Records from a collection

◇ ◇ ◇ ◇ ◇ ◇ ◇

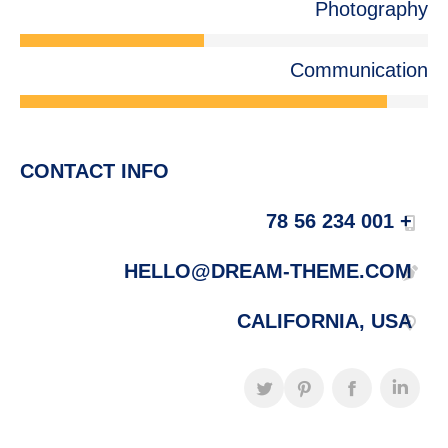
Photography
Communication
CONTACT INFO
+ 001 234 56 78
HELLO@DREAM-THEME.COM
CALIFORNIA, USA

◇ ◇ ◇ ◇ ◇ ◇ ◇

**What the task asks:**
Output every record above exactly, leaving out the pictures.

**Result:**
Photography
Communication
CONTACT INFO
+ 001 234 56 78
HELLO@DREAM-THEME.COM
CALIFORNIA, USA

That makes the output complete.